Phil Scott's WebLog

Quite exciting this computer magic

July 2003 - Posts

VB.NET in Full Effect

So I just watched the video (thanks Julia) for the VB.NET Whidbey.  My ears hurt from the scretching, and my eyes hurt from squinting, and I had a good chuckle at how easy those smart tags are working :)

I'll have to see the smart tag data binding stuff to believe it doesn't suck, but the debugging features I have to admit are looking pretty swell.  I never much relied on edit and continue in VB6 to fix bugs, but it was definitely nice to have available when you forgot a slash in a path, or notice you needed to add something while debugging. 

I knew I shouldn't have watched the video though, because now I'm itching to get my hands on it and play around.  It's like sneaking a look at christmas presents or something.  

If anyone has some info on how to get involved with the beta for Whibdey, I'd love to hear it of course  :)

Infopath for the Web?

Does anybody have a recommendation for a tool like InfoPath, but for the web?  ASP.NET, ASP.OLD, PHP, Perl, whatever.  We get a lot of questions like this: "We need to create a survey on our website that would put data into our blah blah blah database.  What class should I take?"  And the answer is never easy.  We are talking like power users of Excel or Frontpage.  But even still, in my head I know I could knock that out in probably three hours in ASP.NET.  But it would take someone at least 6 months of hard work to get to even a beginning understanding of ASP.NET, ADO.NET and C#/VB.NET. 

Some company is going to make a killer app that does this, be rolling in the cash and have a lot of contractors really pissed off.

necho

I have a small favor to ask to those on the (not) echo group.  Can we call "feeds" wafers.  Like necho wafers.  That would really make my day. 

I even promise not to tell everyone I invented the standard if you adopt my idea. 

My semi-legit suggestion would also make it so you can somehow provide a css link for your feeds (optional of course) in the description.  Having everyone's posts displayed differently really takes "something" away from the experience when reading in an aggregator.  It's like you loose part of the personality of the poster when all you get is 12pt verdana, black text on white letters. 
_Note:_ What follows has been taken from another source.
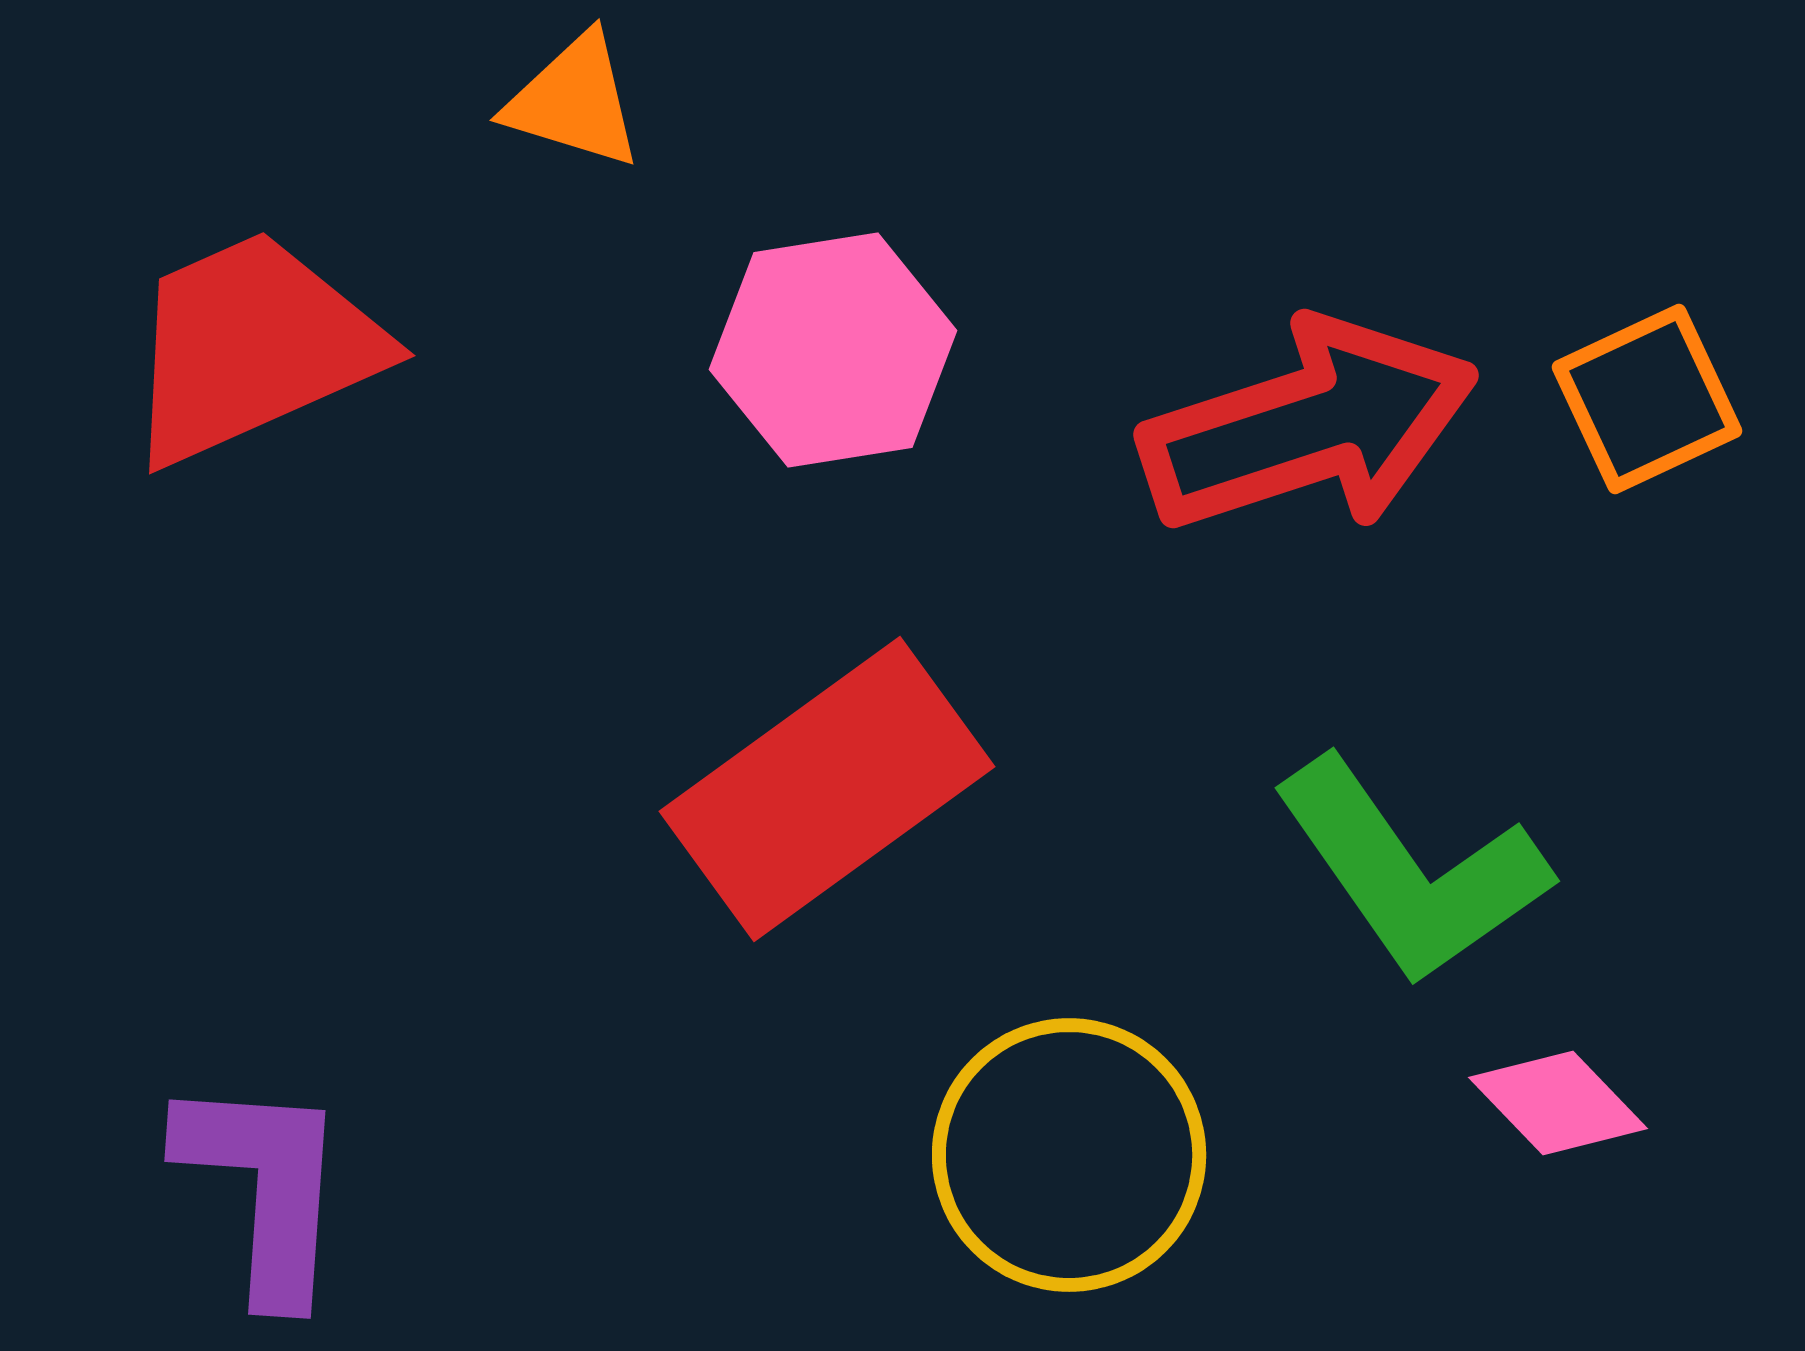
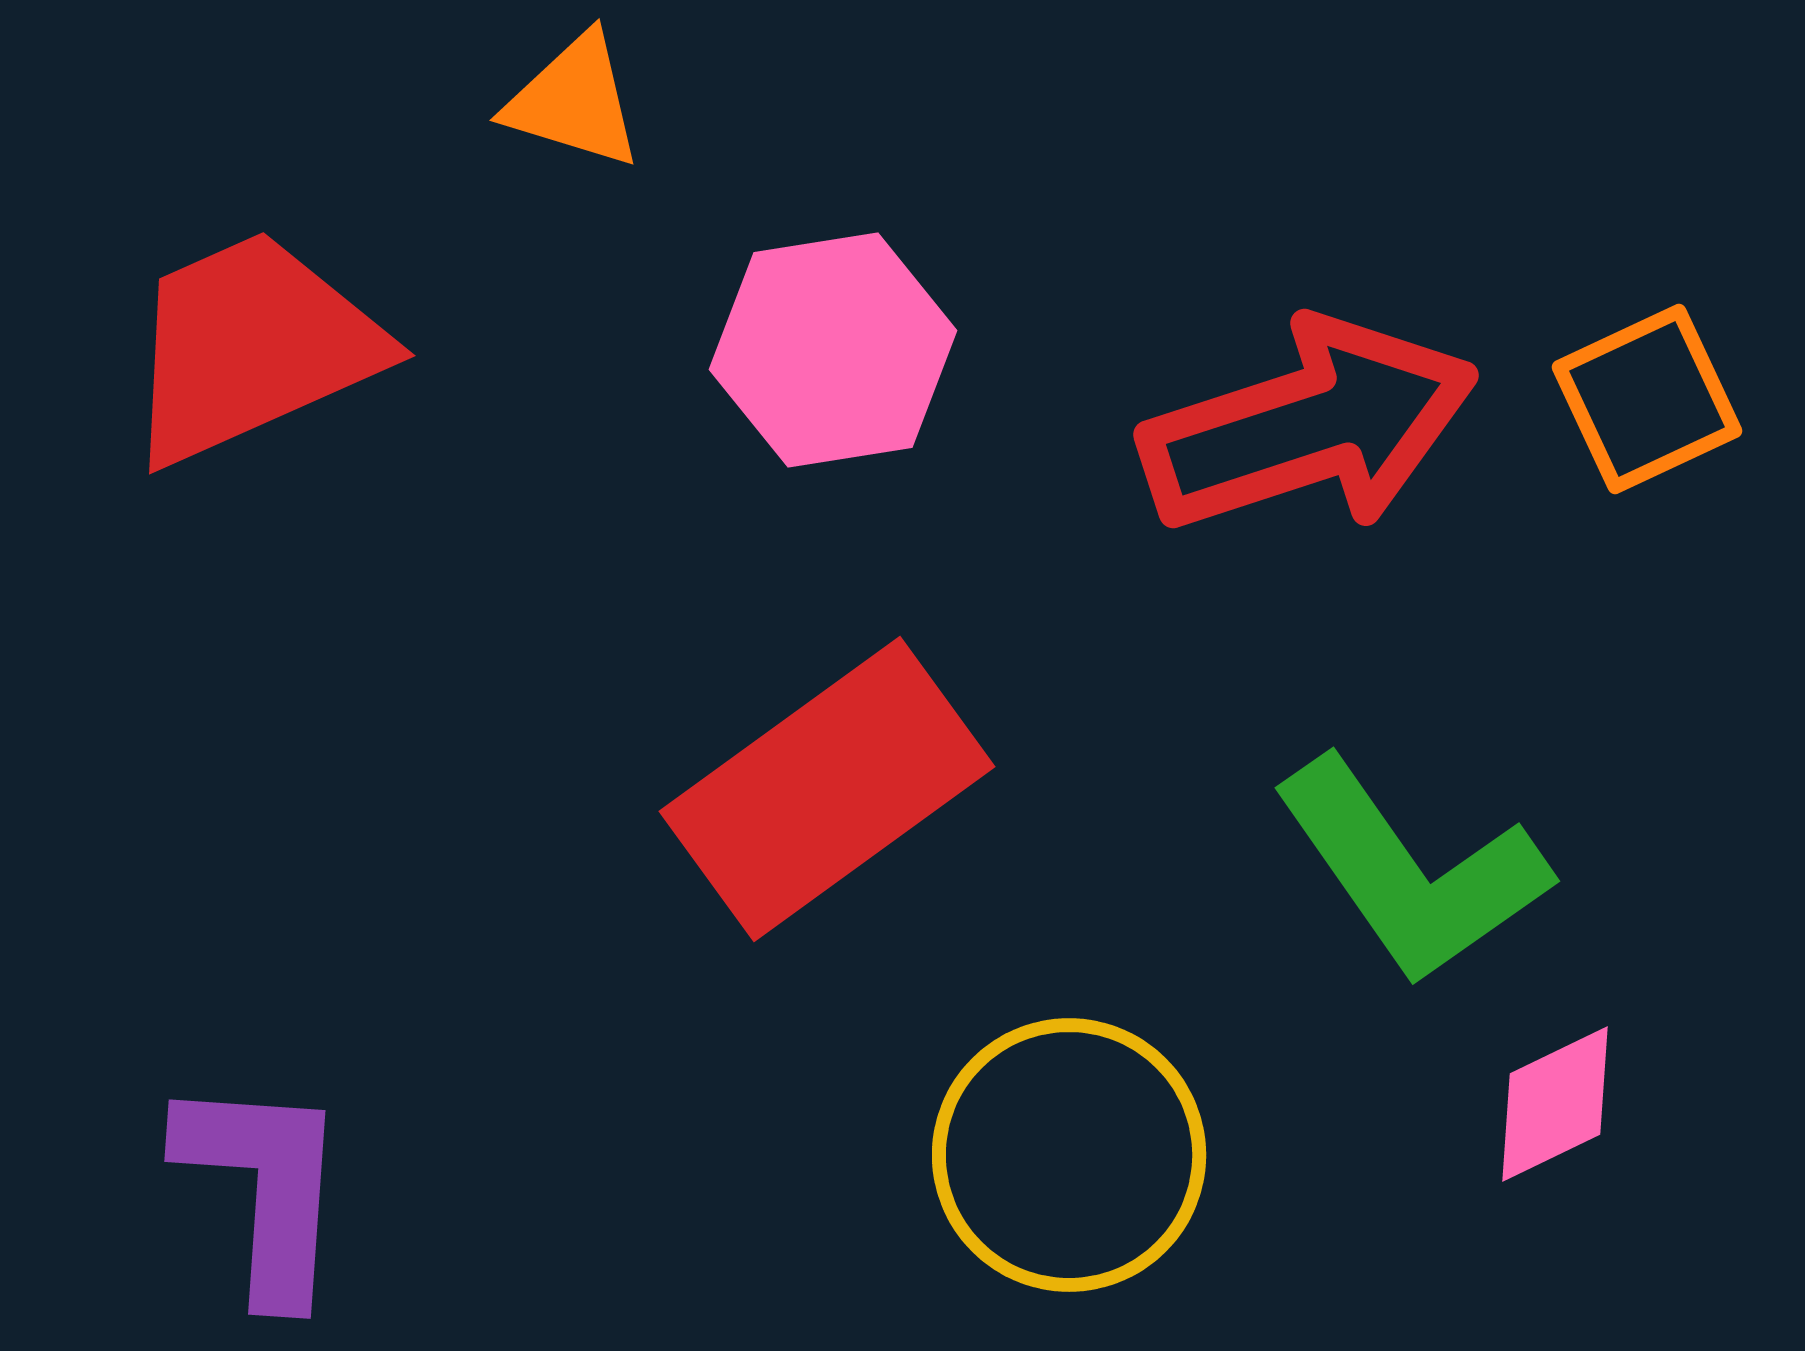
pink diamond: moved 3 px left, 1 px down; rotated 72 degrees counterclockwise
Now obviously some people want to see everything in black text and white background, they frankly don't care about the personality of the poster.  Their aggregator could just ignore the css stuff.

I'll be damned

http://slashdot.org/article.pl?sid=03/07/08/1234206

Looks like .NET is going away, and has been useless all along.  In response to 99% of the comments on that post:

Slashdot, what you've just said is one of the most insanely idiotic things I have ever heard. At no point in your rambling, incoherent response were you even close to anything that could be considered a rational thought. Everyone in this room is now dumber for having listened to it. I award you no points, and may God have mercy on your soul.

Sorry about this post.  If I didn't do something about it, the thought would have rattled around in my brain slowly destroying my soul unable to escape.  I'm better now.  Thank you.

70-310 and Safari

It appears Safari is adding a lot of Que's training guide books, including Mike's 70-310 training guide.  In the past two weeks I think I've gotten at least seven people to sign up from my classes at work.  I wish I would have given them another shot earlier than I did.

Anyone know if the 70-229 training guide is any good?  I'd grab it and flip through it, but it takes up two slots and I'm just not in the position to be throwing away slots on my bookshelf.